Blocking lipid synthesis enhanced the effect of PARP inhibitors on prostate cancer in a preclinical study, pointing to a potential way to make the treatments effective in more patients.
Researchers have studied inhibitors of PARP, which suppresses DNA damage repair, in prostate cancer; however, the treatments only work in a subset of patients. PARP inhibitors induce DNA breaks that accumulate if the cell is unable to repair the damage. Ultimately, the damage leads to cell death.
Mutations in BRCA1 and BRCA2 genes stop DNA repair, and therefore make PARP inhibition effective, but are only found in 2% and 10% of castration-resistant prostate cancer (CRPC) patients, respectively. Therapies that disrupt DNA could allow patients without these mutations to benefit from PARP inhibition.
A team featuring researchers from Weill Cornell Medical College identified the inhibition of fatty acid synthase (FASN) as a way to improve the effectiveness of PARP inhibitors and published their findings in Science Signaling. The focus on fatty acids reflects the changes seen in CRPC, a form of the cancer that is resistant to androgen deprivation therapy. Lipid synthesis genes are activated as patients progress to CRPC and overexpression of FASN drives extra production of fatty acids.
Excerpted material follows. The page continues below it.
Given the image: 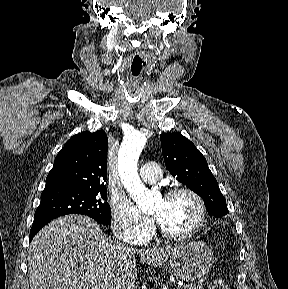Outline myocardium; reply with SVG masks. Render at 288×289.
Segmentation results:
<instances>
[{"label":"myocardium","instance_id":"1","mask_svg":"<svg viewBox=\"0 0 288 289\" xmlns=\"http://www.w3.org/2000/svg\"><path fill=\"white\" fill-rule=\"evenodd\" d=\"M181 195H187L196 202L199 210V218L191 230L182 233L172 232L167 229L164 224L156 220L155 222L160 233L171 240H186L195 237L204 228L207 220V210L204 200L197 192L190 188L181 187L170 189L163 194L162 199L169 200Z\"/></svg>","mask_w":288,"mask_h":289}]
</instances>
In preclinical tests, inhibiting FASN led to DNA damage and suppressing lipid synthesis down-regulated enzymes involved in DNA repair. The effects made human CRPC organoids vulnerable to a PARP inhibitor, namely olaparib.
“Our data show that FASN activity can be targeted in prostate cancer cells to modulate sphingolipid metabolism and impair the DNA damage repair machinery, with consequent accumulation of DNA damage,” the authors wrote. “Inhibition of FASN sensitizes prostate cancer models to olaparib regardless of molecular background, increasing the therapeutic options for patients with prostate cancer.”
AstraZeneca and Merck market olaparib as Lynparza in tumor types including prostate cancer, but its use is restricted to subpopulations of patients with BRCA- or HRR-mutated tumors. Combined inhibition of PARP and FASN worked in all cells regardless of BRCA1/2 mutations or the status of PTEN, a tumor suppressor gene that studies suggest plays a role in sensitivity to PARP.
Companies including GSK have studied inhibitors of FASN, attracted by the enzyme’s role in cancer cell survival, but have yet to bring a molecule to market. Poor pharmacokinetics and toxicities have held back development.